Pemerintah Korea Utara Gelar Pilkada Hari ini
Pemilihan lokal ini adalah yang pertama digelar sejak Kim Jong Un berkuasa pada Desember 2011.
Editor: Malvyandie Haryadi
TRIBUNNEWS.COM, PYONGYANG - Hari Minggu (19/7/2015), warga Korea Utara memberikan suaranya dalam sebuah pemilihan umum lokal semacam pemilihan kepala daerah. Pemilihan lokal ini adalah yang pertama digelar sejak Kim Jong Un berkuasa pada Desember 2011.
Dalam pemilihan lokal ini digelar empat tahun sekali sejak 1999 dan dilakukan untuk memilih para kepala daerah di wilayah-wilayah setingkat kotamadya, distrik dan kabupaten.
Dalam pemilu serupa pada Juli 2011, media pemerintah mengabarkan jumlah warga yang memberikan suara mencapai 99,82 persen. Meski angka ini terbilang sangat tinggi, namun pemerintah saat itu kurang puas dengan hasil tersebut.
Situasi itu berubah dalam pemilu untuk menentukan 687 anggota Dewan Rakyat Tertinggi tahun lalu. Saat itu, angka kehadiran pemberi suara mencapai 100 persen dan hasil pemilu menunjukkan warga 100 persen mendukung kebijakan pemerintah. Demikian dikabarkan kantor berita Korea Utara, KCNA.
"Sangat aneh jika pemerintah Korea Utara mengklaim jumlah pemilik suara yang memberikan suara mencapai 100 persen. Bagaimana dengan mereka yang sakit atau yang berada di laut?" kata Daniel Pinkston, analis International Crisis Group (ICG) di Seoul.
Pinkston melihat pemilihan umum di Korea Utara memiliki tujuan lain dan bukan hanya meminta suara rakyat. "Pemilu digunakan sebagai metode pengendalian sosial yng memungkinkan pemerintah mengetahui keberadaan warganya," tambah Pinkston.
Hal yang mungkin mengejutkan adalah, di Korea Utara ternyata terdapat lebih dari satu partai politik.
Dalam pemilihan anggota dewan, Partai Pekerja merebut 606 dari 687 kursi dewan tertinggi. Sementara 50 kursi diraih Partai Sosialis Demokrat Korea dan 22 kursi lainnya untuk Partai Chondoist Chongu.
Sementara enam kursi diraih Asosisi Warga Korea di Jepang dan tiga kursi diraih calon "independen". Meski terdapat banyak partai politik, namun dalam praktik sehari-hari, partai-partai politik itu tak lebih dari sekadar "pajangan" dan selalu mengikuti kebijakan Partai Pekerja.
Keberdaan "partai-partai politik" itu merupakan salah satu usaha Korea Utara untuk menunjukkan bahwa negeri itu sudah menerapkan demokrasi.
Tak hanya itu, di surat suara hanya terdapat satu nama kandidat.

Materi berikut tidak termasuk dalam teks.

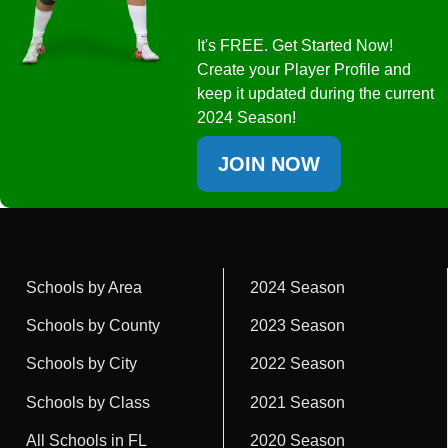
It's FREE. Get Started Now!
Create your Player Profile and
keep it updated during the current
2024 Season!
JOIN NOW
Schools by Area
2024 Season
Schools by County
2023 Season
Schools by City
2022 Season
Schools by Class
2021 Season
All Schools in FL
2020 Season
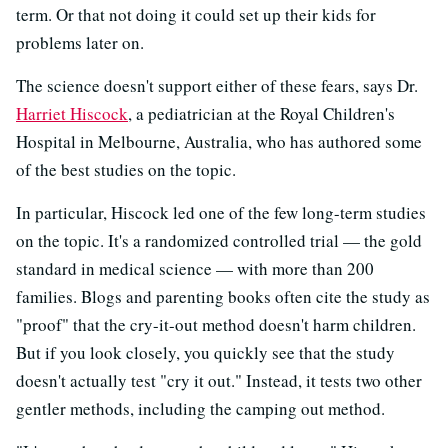
term. Or that not doing it could set up their kids for
problems later on.
The science doesn't support either of these fears, says Dr.
Harriet Hiscock
, a pediatrician at the Royal Children's
Hospital in Melbourne, Australia, who has authored some
of the best studies on the topic.
In particular, Hiscock led one of the few long-term studies
on the topic. It's a randomized controlled trial — the gold
standard in medical science — with more than 200
families. Blogs and parenting books often cite the study as
"proof" that the cry-it-out method doesn't harm children.
But if you look closely, you quickly see that the study
doesn't actually test "cry it out." Instead, it tests two other
gentler methods, including the camping out method.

Untuk menunjukkan dukungan, pemilih masuk ke bilik khusus untuk memberikan suara. Sementara, untuk warga yang tak setuju dengan nama politisi di kartu sura mka dia harus pergi ke bilik lain dan mencoret nama kandidat itu.
Dengan seluruh gerak gerik warga diawasi ketat, maka butuh keberanian luar biasa bagi siapapun yang ingin mengemukakan pendapat berbeda. Tak heran dengan cara ini maka semua kandidat mendapatkan dukungan suara 100 persen.